In the case of both StilSwitch2 and StilSwitch3 the resulting cis-state clashes with Y2717.36 and causes it to move away from the binding pocket (Fig. 6A, B). In StilSwitch2 these changes shift the position of the hydrogen-bonded lid on the binding pocket (E169ECL2, H264ECL3, T2566.58) without opening it. Key features of the cis state-bound binding pocket observed with StilSwitch2 are also present for StilSwitch3. However, the clash with Y2717.36 at the base of ECL3 is more pronounced, likely because the extra methyl group increases the size of the benzoyl moiety. These changes partially break the hydrogen bond between H264ECL3 and E169ECL2 opening the suggested exit pathway between ECL2 and ECL3 (Fig. 6B, D-F)38. These structural results explain the larger change in thermal shift upon illumination of StilSwitch3 and suggests that the extra methyl group on the benzoyl ring changes dissociation kinetics. This difference potentially allowed us to trap two different intermediates of the dissociation pathway, further emphasized by a shift in the sodium ion, know to modulate A2AR activity and ligand binding55, 56, only observed in StilSwitch3 (Fig. 6C). Cholesterol is another allosteric regulator of A2AR activity with state-dependent binding sites57, 58, 59. Interestingly, illumination of StilSwitch3 causes a loss of cholesterol from the antagonist bound A2AR binding sites, whereas, for StilSwitch2 we observe less negative difference density over the cholesterol molecules (Extended Data Fig. 6).

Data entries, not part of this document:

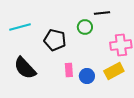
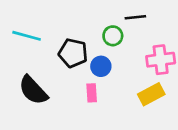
cyan line: (20, 27) -> (27, 36), turned 30
blue circle: (87, 76) -> (101, 66), moved

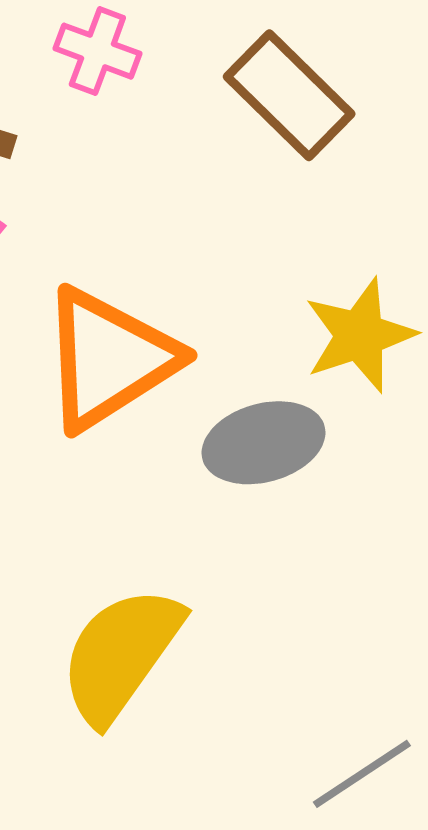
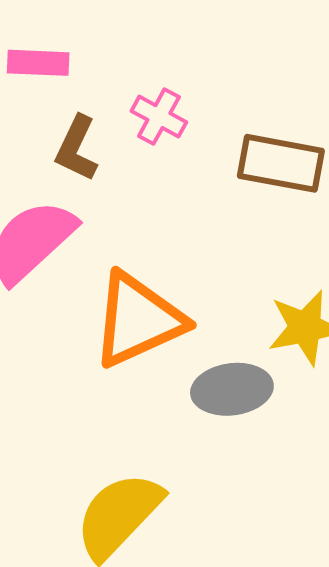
brown rectangle: (289, 95) -> (281, 163), turned -42

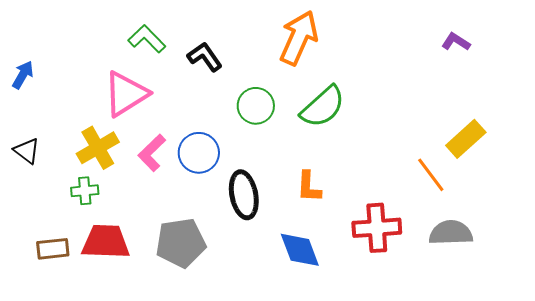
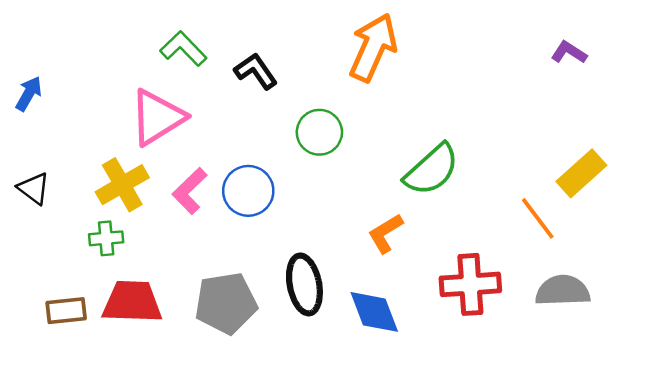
green semicircle: (323, 107) -> (432, 170), moved
orange L-shape: (309, 187) -> (386, 233), turned 56
black ellipse: (244, 195) -> (304, 284), moved

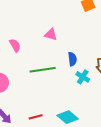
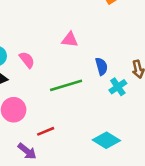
cyan cross: (83, 77) -> (118, 87), turned 32
red line: (36, 117) -> (46, 131), moved

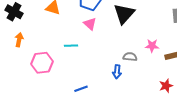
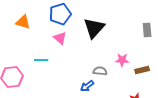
blue arrow: (117, 72) -> (87, 86), turned 48

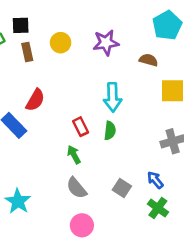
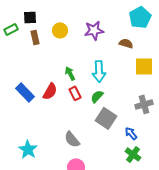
red semicircle: (35, 100) -> (50, 91), moved
green semicircle: (110, 131) -> (97, 96), turned -144
green arrow: (74, 155) -> (70, 73), moved
gray square: (122, 188) -> (106, 118), moved, size x1.5

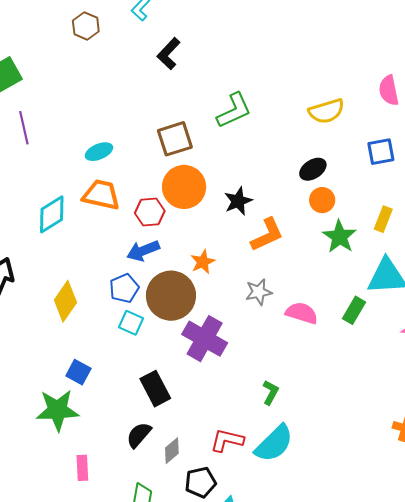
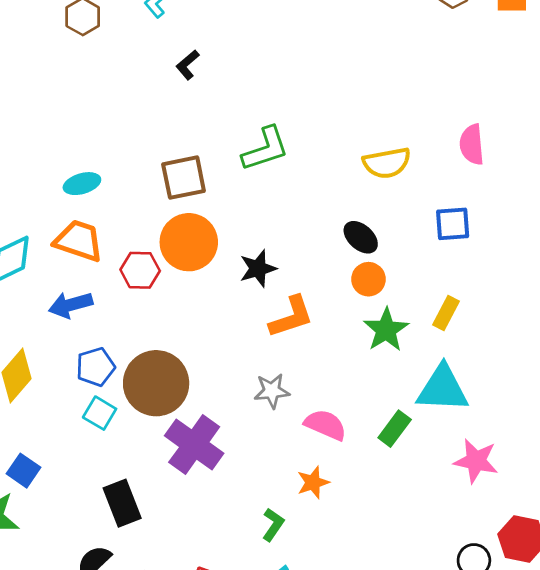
black L-shape: (169, 54) -> (187, 65), size x0.7
black ellipse: (313, 169) -> (361, 237), turned 68
blue arrow: (143, 251) -> (71, 305), moved
orange star: (203, 262) -> (313, 483), moved

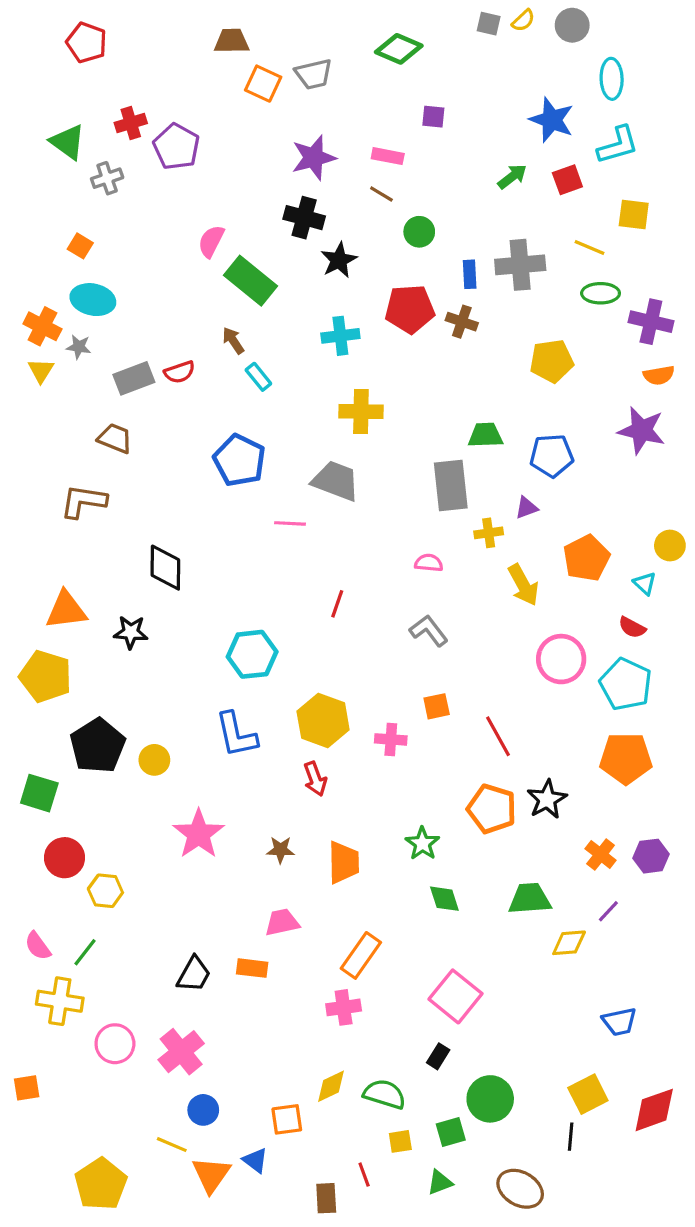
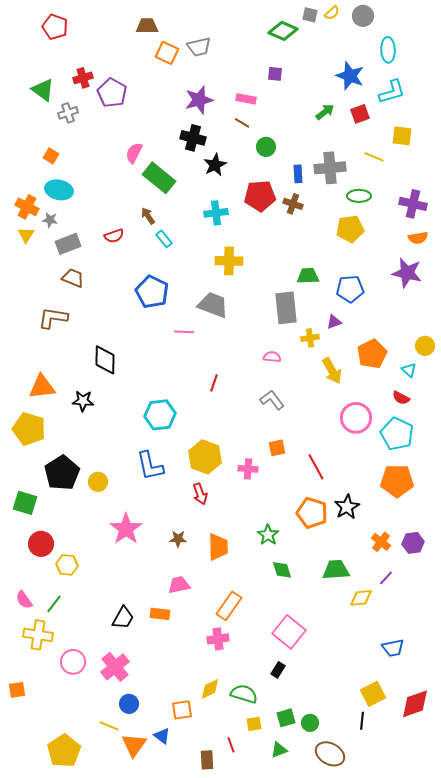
green diamond: (399, 49) -> (283, 31), moved
green ellipse: (601, 293) -> (359, 196), moved
gray rectangle: (134, 378) -> (68, 244), moved
green circle: (490, 1099) -> (310, 723), moved, size x0.6

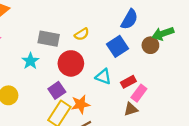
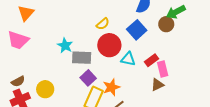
gray rectangle: (49, 39) -> (82, 58), moved
cyan star: (30, 61) -> (65, 46), moved
red circle: (71, 63) -> (109, 45), moved
pink rectangle: (139, 93) -> (163, 69), turned -42

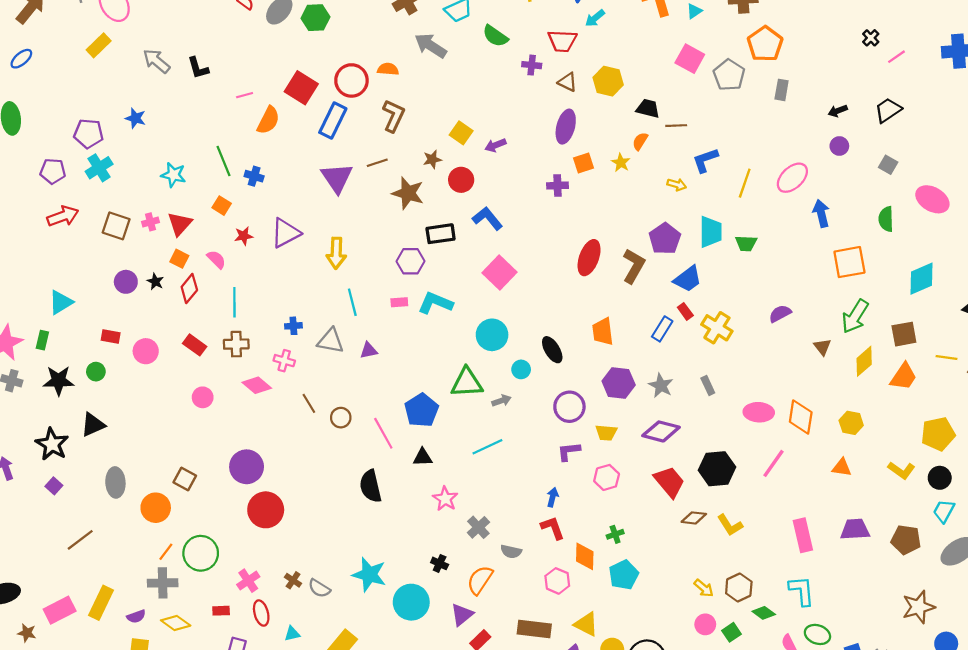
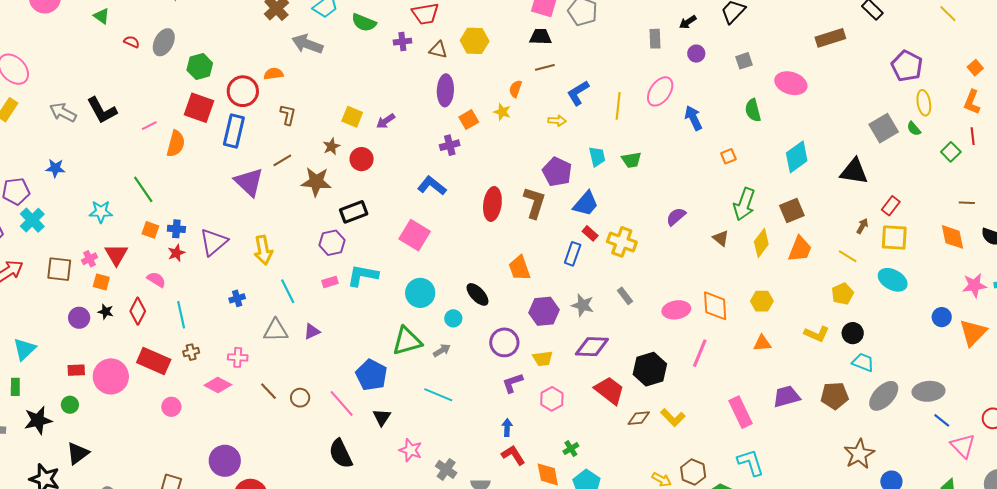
green hexagon: (315, 18) -> (200, 67), moved
black L-shape: (198, 68) -> (102, 110), size x1.4
gray rectangle: (782, 90) -> (655, 39), moved
black trapezoid: (648, 109) -> (540, 37), moved
brown L-shape: (394, 116) -> (288, 115), size x0.7
gray square: (888, 165) -> (744, 61), turned -36
blue cross: (254, 176) -> (176, 229), moved
blue L-shape: (487, 218) -> (432, 186), moved
cyan trapezoid: (711, 232) -> (597, 157), size x0.7
orange square: (179, 259) -> (101, 282), moved
orange square: (849, 262) -> (728, 156), size x0.5
blue cross: (293, 326) -> (237, 298), moved
brown cross: (236, 344) -> (191, 352), size x0.7
red rectangle: (195, 345) -> (154, 361), size x1.5
pink circle: (146, 351) -> (111, 376), size x1.5
yellow line: (947, 357) -> (848, 256), moved, turned 36
yellow pentagon: (938, 434) -> (843, 294), size x0.7
cyan line: (487, 447) -> (438, 395), turned 60
black triangle: (423, 457) -> (382, 417), turned -42
cyan trapezoid: (944, 511) -> (863, 362), turned 95

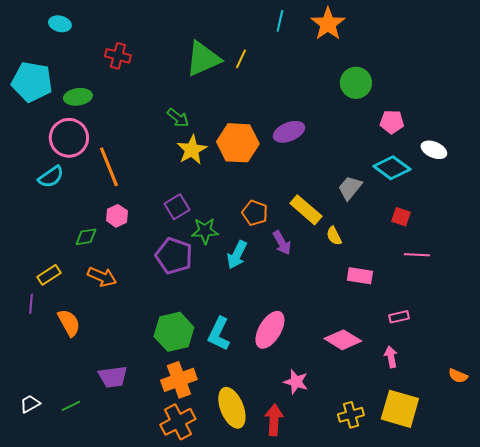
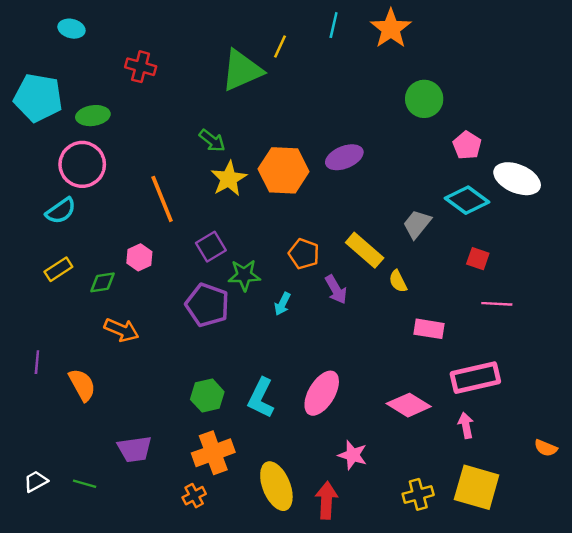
yellow line: (241, 59) -> (280, 46), moved
pink pentagon: (392, 122) -> (467, 145), turned 30
white ellipse: (434, 150) -> (517, 179), size x1.5
orange line: (109, 167) -> (162, 199), moved
cyan arrow: (237, 255) -> (282, 304), size x0.7
yellow rectangle: (49, 275) -> (58, 269), moved
pink rectangle: (399, 317) -> (475, 378), size x2.0
green hexagon: (174, 332) -> (207, 396), size x0.7
green line: (71, 406) -> (85, 484), turned 42
orange cross: (178, 422) -> (194, 496), moved, size x0.6

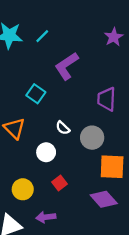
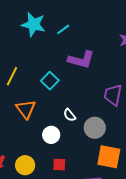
purple L-shape: (67, 66) -> (81, 60), turned -140
red square: (60, 183) -> (59, 164), turned 32

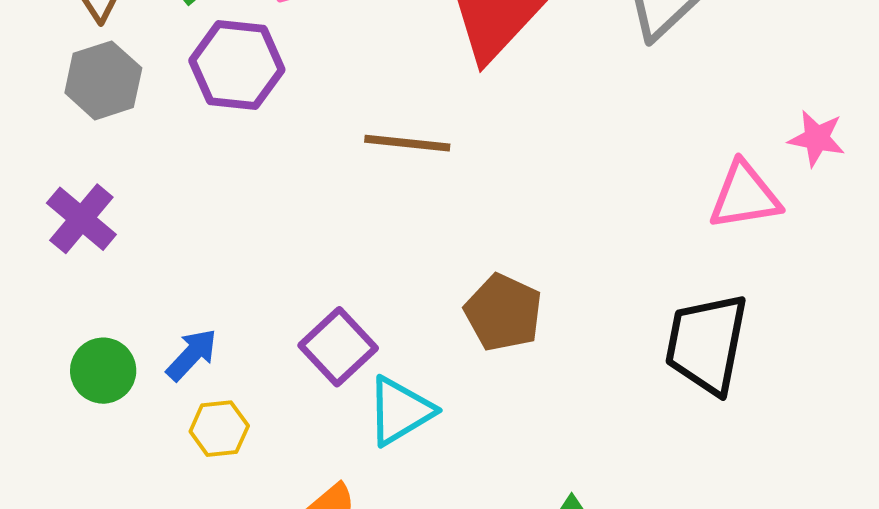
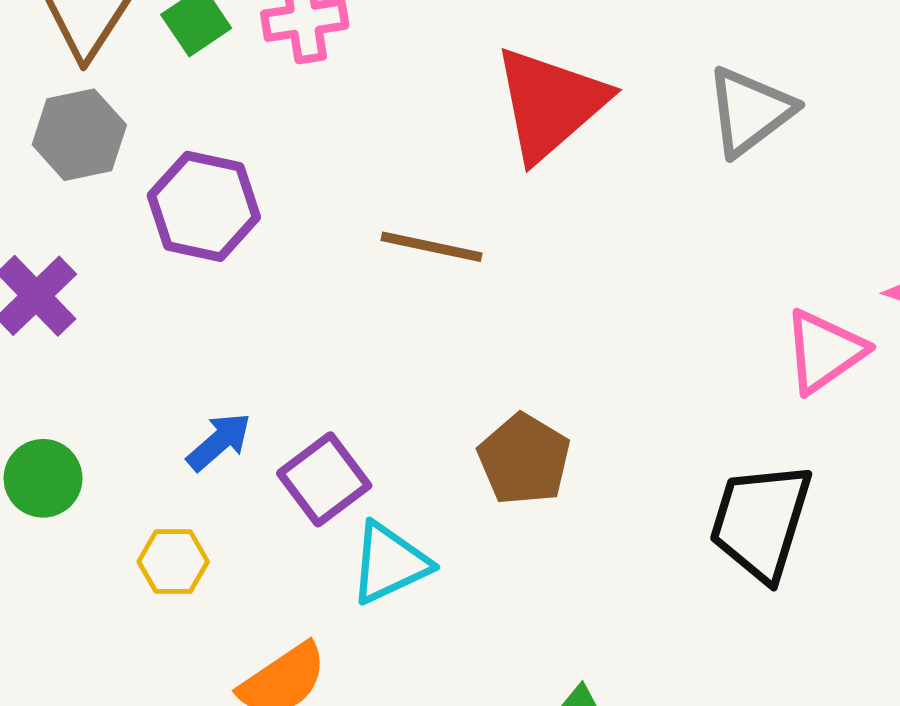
purple hexagon: (237, 65) -> (204, 206), moved
pink triangle: (745, 196) -> (824, 351), turned -32
blue arrow: (192, 355) -> (219, 442), moved

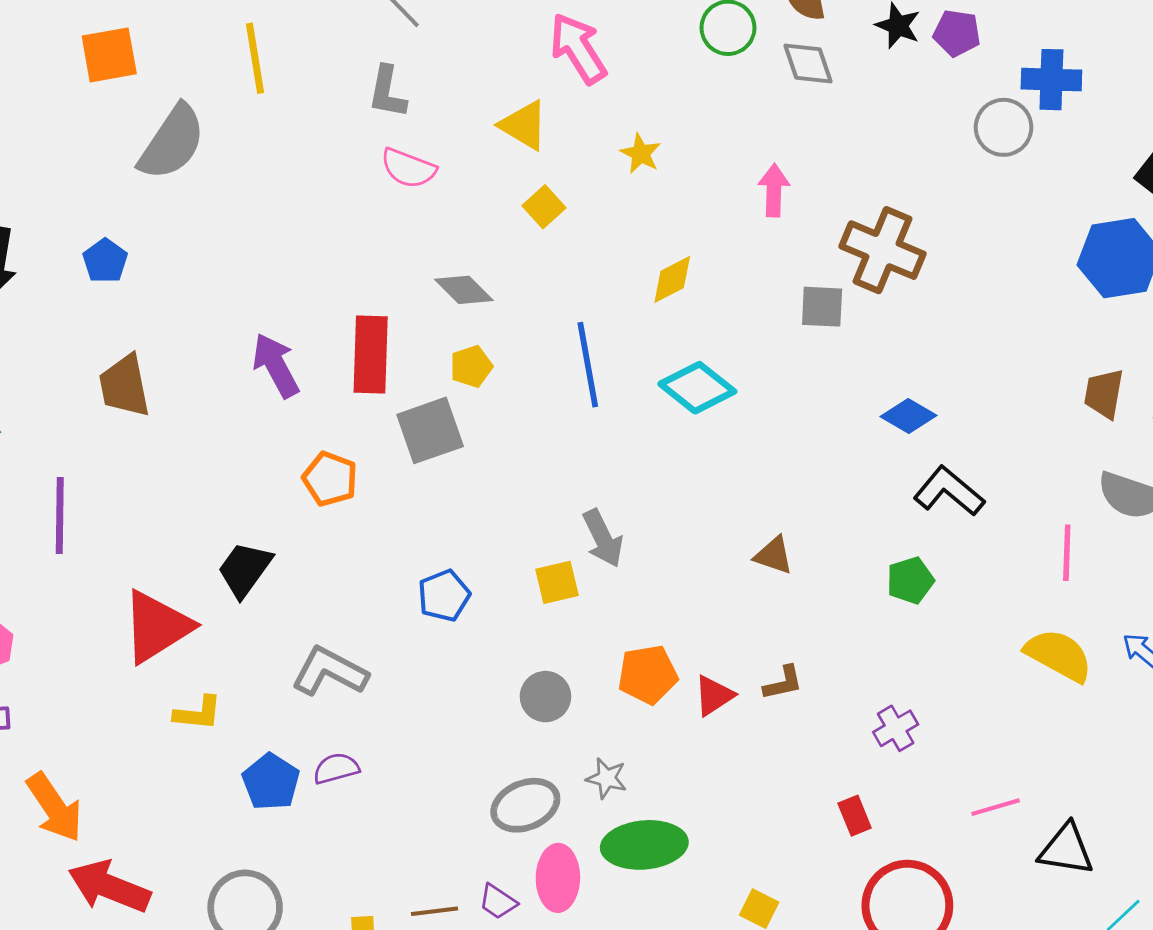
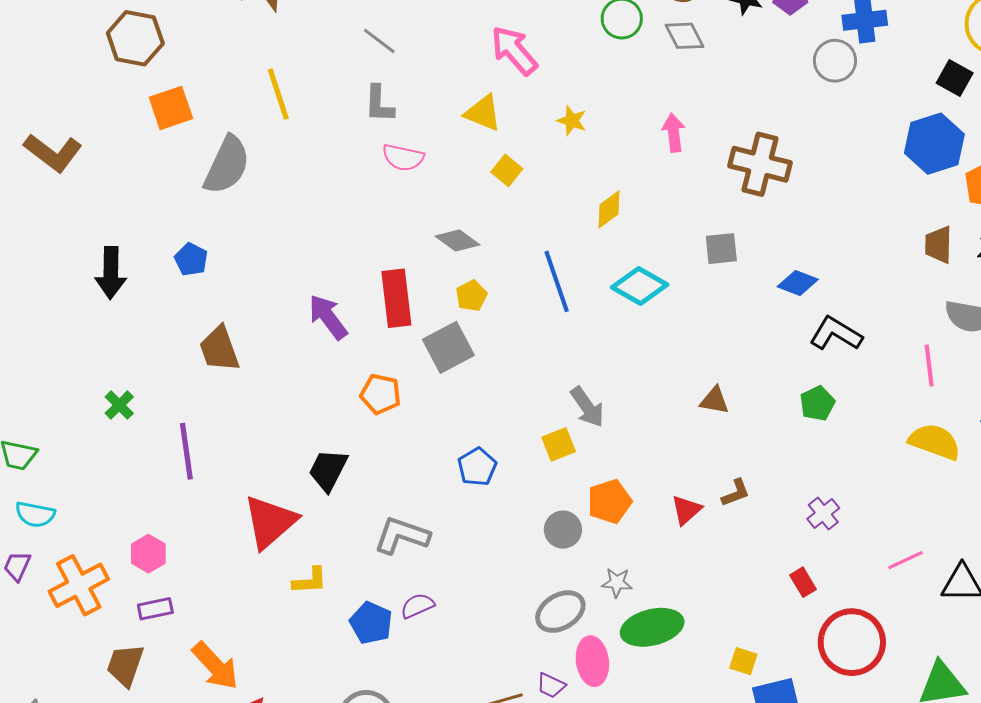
gray square: (822, 307) -> (721, 249), moved
orange pentagon: (648, 675) -> (609, 501), moved

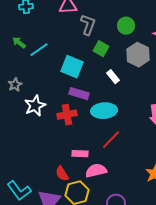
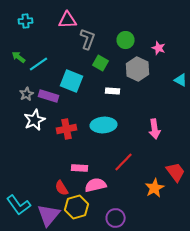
white rectangle: (113, 77) -> (113, 91), turned -48
gray star: (15, 85) -> (27, 94), moved
purple rectangle: (79, 94) -> (49, 96), moved
red line: (111, 140) -> (124, 162), moved

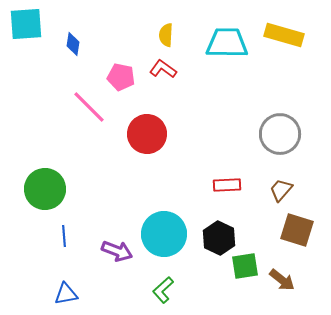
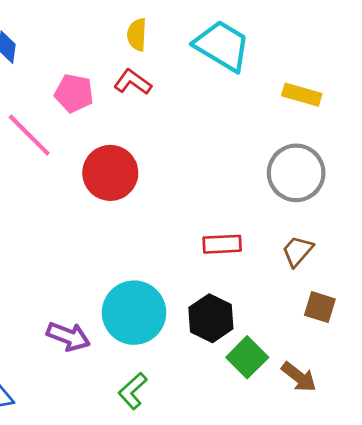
yellow rectangle: (284, 35) -> (302, 95), moved, size x0.7
cyan trapezoid: (227, 43) -> (222, 46), turned 30
brown square: (297, 230) -> (320, 307), size x0.7
green square: (245, 266) -> (247, 357), turned -36

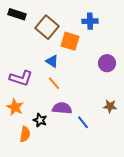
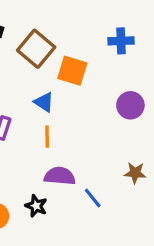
blue cross: (90, 21) -> (121, 41), moved
orange line: (54, 83) -> (47, 137), turned 40
black star: (40, 120) -> (36, 206), moved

The loss of cholesterol from these sites indicates a movement of the A2AR away from its inactive, antagonist-bound state. Based on these results we concluded that ligand unbinding is more efficient when using StilSwitch3 and selected this variant for further analysis by time-resolved crystallography.
Time-resolved synchrotron crystallography of ligand dissociation
For the collection of time-resolved serial crystallographic data we used the recently established Kilohertz serial crystallography setup60 at MaxIV. Due to the increased flux at this next-generation synchrotron source, we collected data with a temporal resolution of 2 ms over a window ranging up to 70 ms after the reaction was initiated with a laser pulse (Extended Data Fig. 7). To follow light-induced changes over time, we calculated a series of difference electron density maps (Fo(light)-Fo(dark)) each representing 2 ms in time and subjected them to Pearson correlation analysis26, 27 (Fig. 7A). The analysis revealed two major states, one ranging from approximately 2–40 ms and a second state contributing from 50–70 ms at the end of the measurement. Based on difference electron density maps calculated from the corresponding temporal ranges (Fig. 7B, C), the first state contains isomerized ligand in the cis conformation confirming our previous results in a time-resolved setup. In the case of the second state, near continuous negative density covers the position of the ligand, demonstrating that the transient cis-compound has left the binding pocket. The H264ECL3-E169ECL2 salt bridge has been broken and additional difference density can be found throughout the receptor (Fig. 7B, C). This result demonstrates that the designed photoswitch is a viable trigger to induce larger conformational changes throughout the receptor in accordance with the dynamical nature of GPCRs.